On December 10th, Brendan Hannigan, CEO and Co-founder of Sonrai Security, joined an executive panel at the New York Financial Services CIO Virtual Summit where technology executives shared their past and current experiences in managing crisis. Leaders discussed the approaches they took to cloud security. Many financial organizations are choosing to operate their own global network backbones and have direct connections to cloud services. Many are now looking to add to security services to their clouds that are easy to scale as demand changes and easy to manage for a large number of users.

Spike in Cloud Computing

With so many organizations permanently shifting to remote work arrangements, cloud computing has seen a significant spike in demand. In many ways, the cloud is the perfect platform for this time of uncertainty. Capacity is easy to adjust, allowing organizations to scale their network infrastructure to meet their needs at any given moment.

Keeping those clouds secure, however, is a different challenge executives are facing. Public cloud computing services make an enticing target for cybercriminals looking to disrupt services or compromise data. And the rapid pace of change and lack of employee education may create some costly human errors.

When organizations adopt cloud computing platforms, they often fail to put proper IT governance policies in place to ensure that those resources are being used in the most efficient and secure way. Since cloud resources are so easy to provision, employees and entire departments can set up virtual servers and storage that may go unused or abandoned entirely. These dormant assets may be segregated from other areas of the network or contain no data, but their existence can create a serious security threat if no one knows to account for them. Some of these assets may contain latent security risks due to improper configurations, and at the very least, they create another potential attack vector for hackers to exploit. The rapid shift to remote work has caused many companies to adopt cloud computing solutions without putting much thought into how they’re managed, which increases the likelihood that remote employees may inadvertently be creating security risks as they contribute to cloud sprawl.

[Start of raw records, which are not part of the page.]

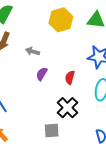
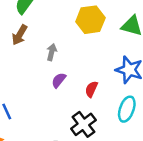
gray arrow: (32, 51) -> (52, 52), turned 80

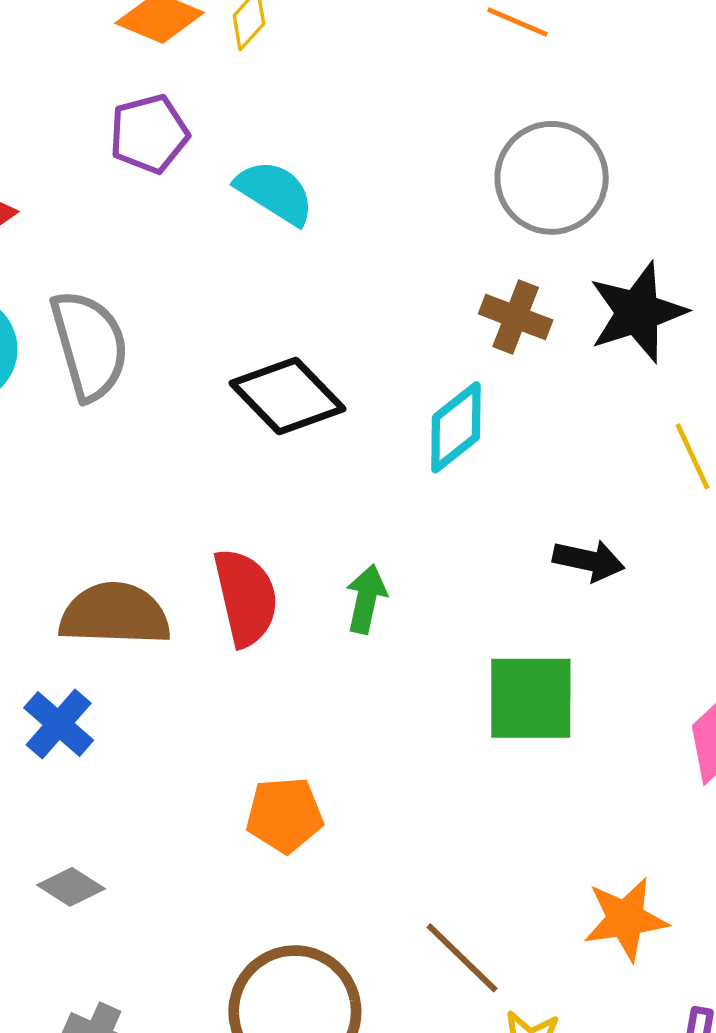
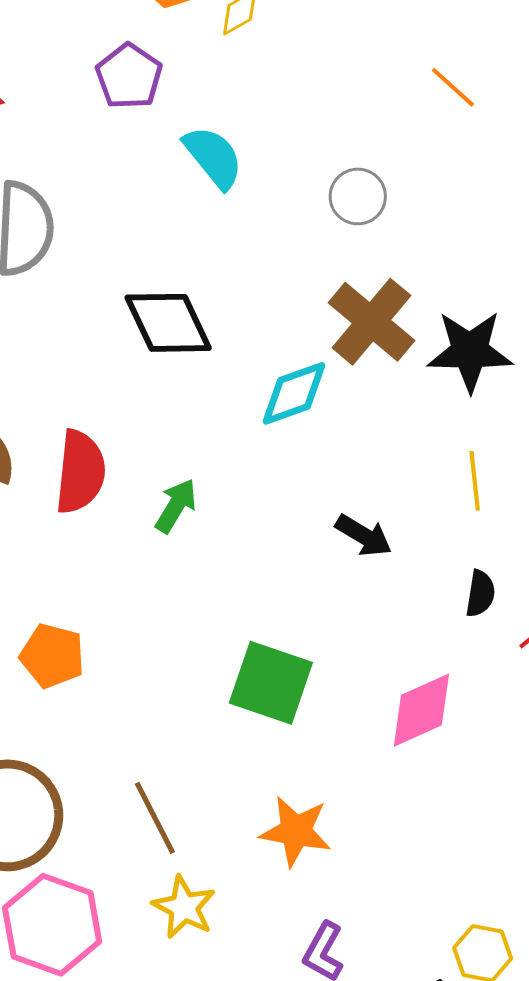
purple pentagon: (149, 134) -> (129, 76), turned 30
gray circle: (552, 178) -> (358, 196), moved, size x0.6
brown cross: (516, 317) -> (371, 322), size x1.5
green square: (531, 698) -> (271, 683), moved

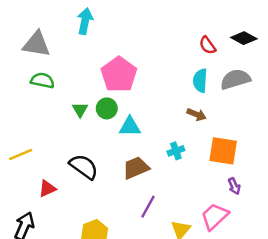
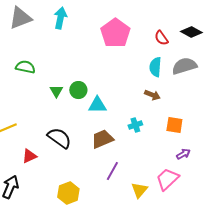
gray triangle: (36, 44) -> (20, 18), moved, turned -30
pink pentagon: (119, 74) -> (115, 33), moved
orange square: (223, 151) -> (174, 125), size x0.7
purple arrow: (234, 186) -> (183, 154), turned -96

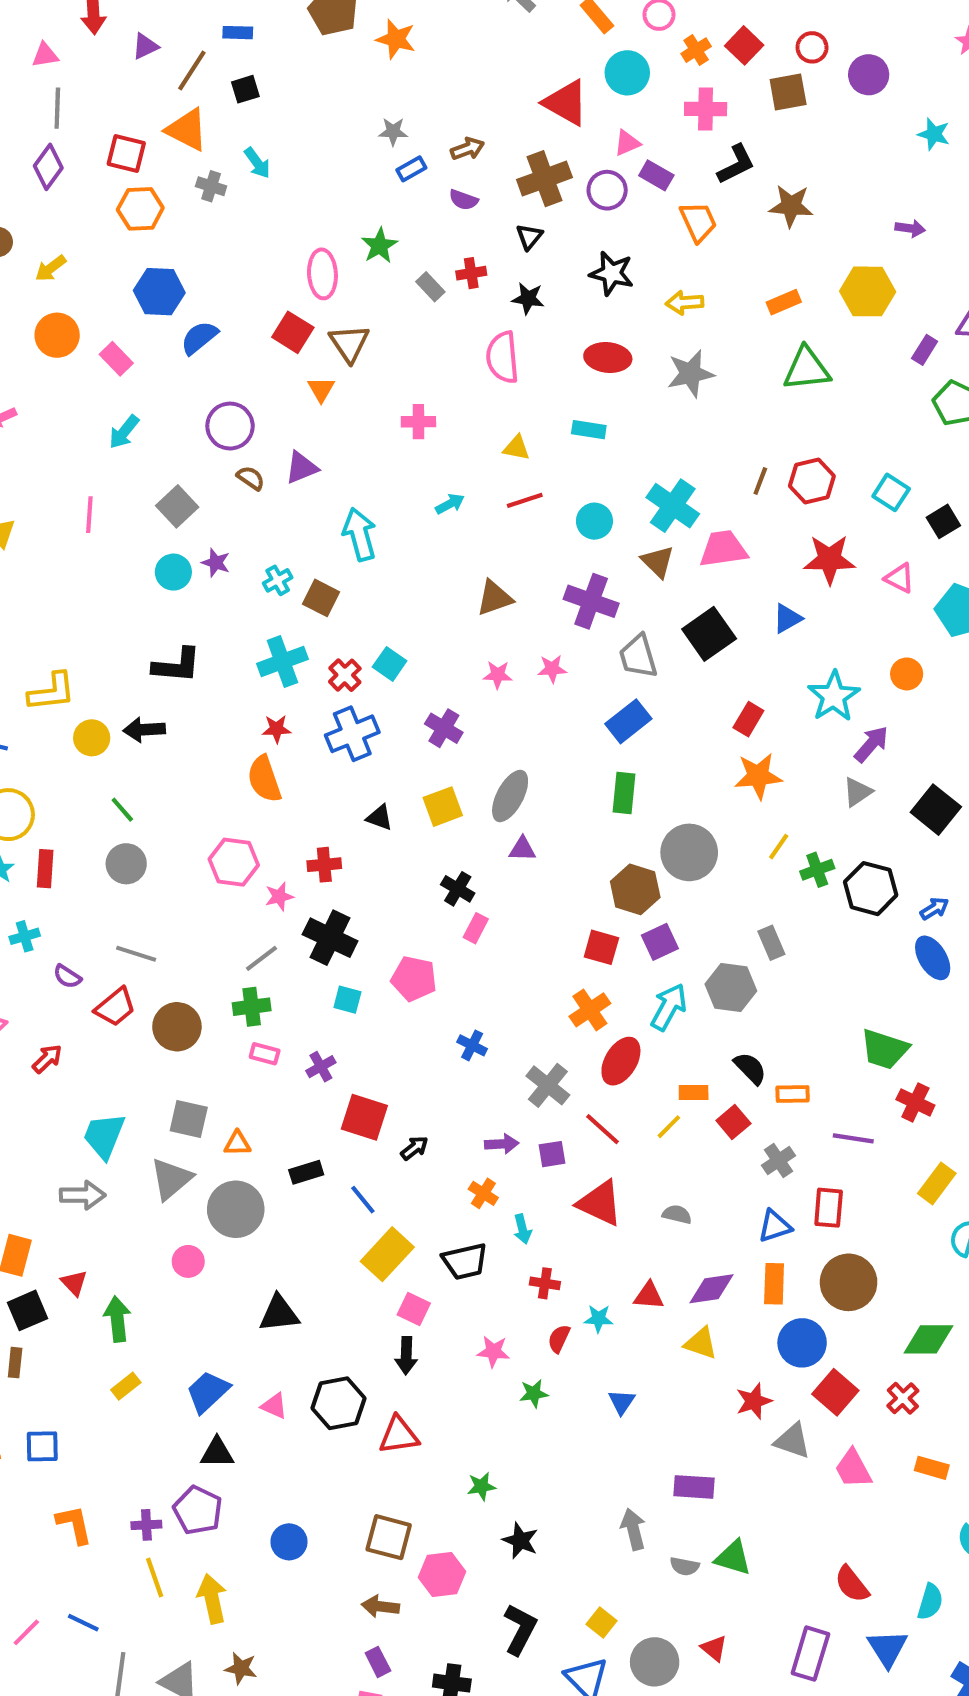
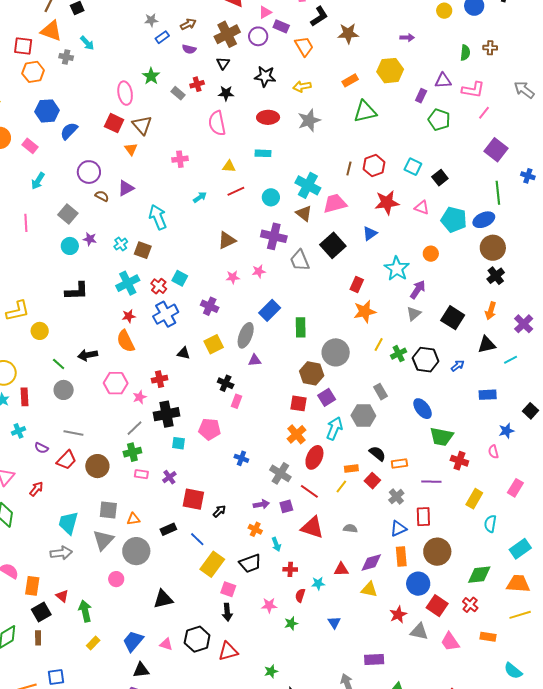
blue rectangle: (628, 721) -> (270, 310), moved
black arrow: (144, 730) -> (88, 355), moved
black cross: (330, 938) -> (166, 414), turned -30
blue ellipse: (933, 958) -> (423, 409), moved

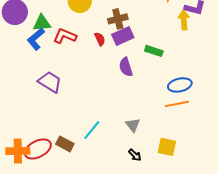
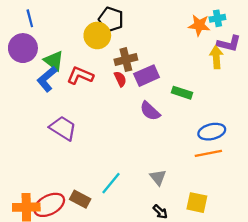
brown cross: (118, 19) -> (126, 60), moved
green triangle: (42, 23) -> (54, 61), turned 42
purple semicircle: (126, 67) -> (150, 111), turned -30

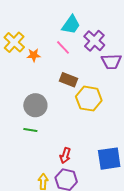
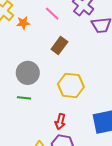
brown rectangle: (69, 80) -> (59, 46), turned -72
yellow hexagon: (89, 99) -> (71, 85), moved

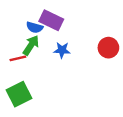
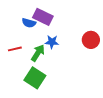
green arrow: (31, 45) -> (38, 53), moved
green square: (19, 94) -> (35, 78), moved, turned -30

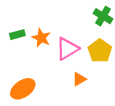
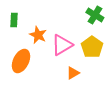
green rectangle: (17, 35) -> (14, 20), moved, turned -72
orange ellipse: (23, 89) -> (21, 61), moved, turned -30

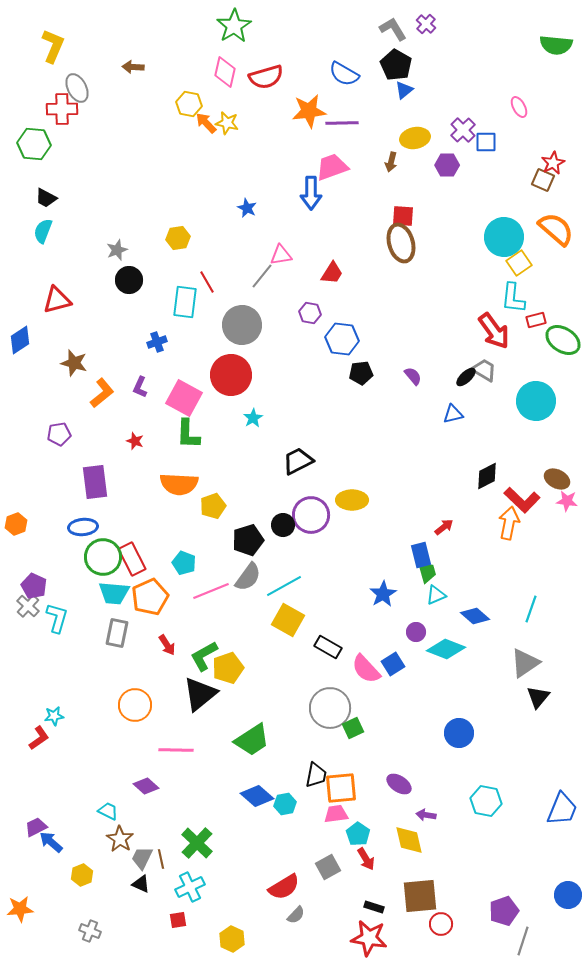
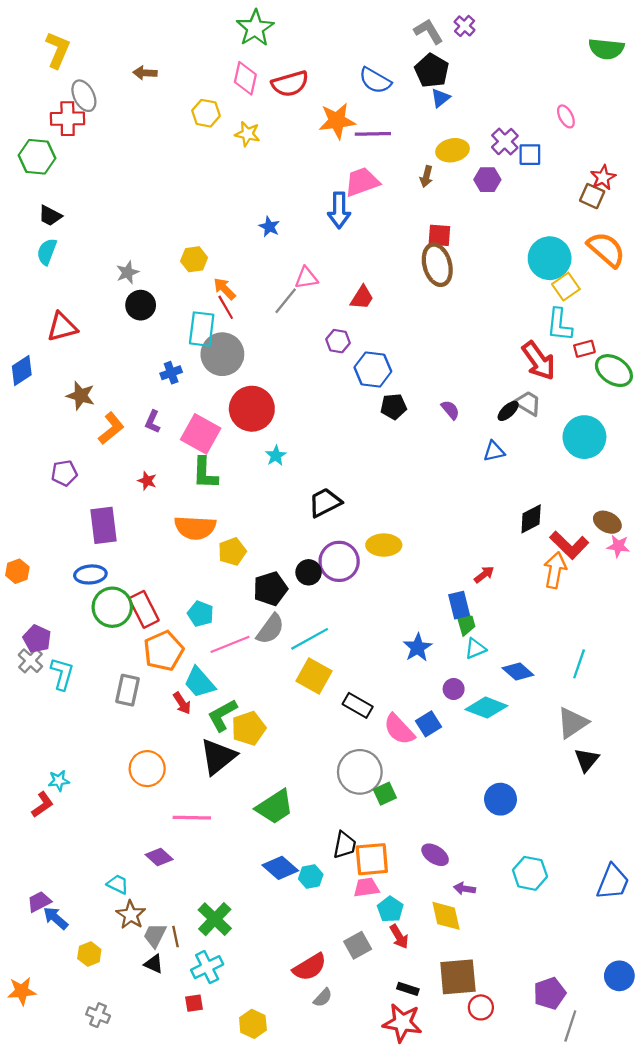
orange arrow: (206, 123) -> (225, 289), moved
gray circle: (242, 325) -> (222, 354), moved
cyan trapezoid: (114, 593) -> (199, 682), moved, turned 44

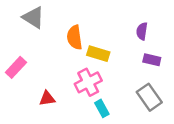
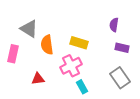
gray triangle: (33, 17) -> (29, 29), moved
orange semicircle: (75, 37) -> (47, 45), moved
pink rectangle: (16, 67) -> (13, 54), turned -30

CIOs Top Goal is Risk Mitigation

As leadership launch fully into the cloud and agile, they are quickly realizing traditional data center and network management tools are stuck in the past. They are finding practitioner-focused cloud provider tooling is also not up to the task. Markedly different identity and data models exist within AWS, Azure, GCP, and other cloud providers.

They understand that making use of cloud computing means making sure they have the right cloud security solutions in place to protect essential data and applications at all times. After listening to the New York Financial Services CIO Virtual Summit it was clear that risk mitigation is a top goal for 2021.